Are we casting up a generation cut off from its past, unable to understand the historic forces breaking against it from all sides? Perhaps. We could wring our hands in desperation, call for vast new government expenditures, or hunker down and pray that some miracle will spare us the ill effects of this creeping callowness. Instead, consider these proposals that might help reverse this trend.

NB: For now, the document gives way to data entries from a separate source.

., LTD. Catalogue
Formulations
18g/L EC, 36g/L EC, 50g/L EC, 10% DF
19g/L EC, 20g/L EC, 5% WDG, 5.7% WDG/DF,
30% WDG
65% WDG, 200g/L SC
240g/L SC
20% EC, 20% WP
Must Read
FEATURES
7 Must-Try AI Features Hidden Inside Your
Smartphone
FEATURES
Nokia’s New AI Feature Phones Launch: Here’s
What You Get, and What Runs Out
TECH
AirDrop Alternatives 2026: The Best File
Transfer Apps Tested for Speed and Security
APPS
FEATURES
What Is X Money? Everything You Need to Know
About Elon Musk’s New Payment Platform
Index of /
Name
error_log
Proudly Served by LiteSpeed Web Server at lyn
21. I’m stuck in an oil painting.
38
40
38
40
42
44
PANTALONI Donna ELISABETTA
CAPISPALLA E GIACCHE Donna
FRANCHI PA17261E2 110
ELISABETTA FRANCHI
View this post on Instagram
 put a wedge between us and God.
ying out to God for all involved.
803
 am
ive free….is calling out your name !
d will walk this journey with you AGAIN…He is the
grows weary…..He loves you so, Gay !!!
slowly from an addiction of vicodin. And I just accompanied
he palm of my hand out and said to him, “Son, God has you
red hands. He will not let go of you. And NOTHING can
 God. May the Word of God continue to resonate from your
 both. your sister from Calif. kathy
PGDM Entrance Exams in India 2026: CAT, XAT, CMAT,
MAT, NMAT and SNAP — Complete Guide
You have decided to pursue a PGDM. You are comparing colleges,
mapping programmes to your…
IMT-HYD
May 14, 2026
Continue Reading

First, historians have a double task. The profession must continue to produce clear and accurate historical work, but also must be willing to get it out to a wider audience. Before the 19th century, much of written history was hagiography, the glorification of some leader, dynasty, national or ethnic group. Often it was the casual repetition of unexamined legends and stories passed between generations with little concern for accuracy of fact or interpretation.

By the turn of the century, historians were insisting on a more exact, even scientific search for data and more dispassionate analysis. Soon it became clear that historians are not machines into which facts are thrust and from which analysis emerges unsullied by cant, confusion, opinion, or bias.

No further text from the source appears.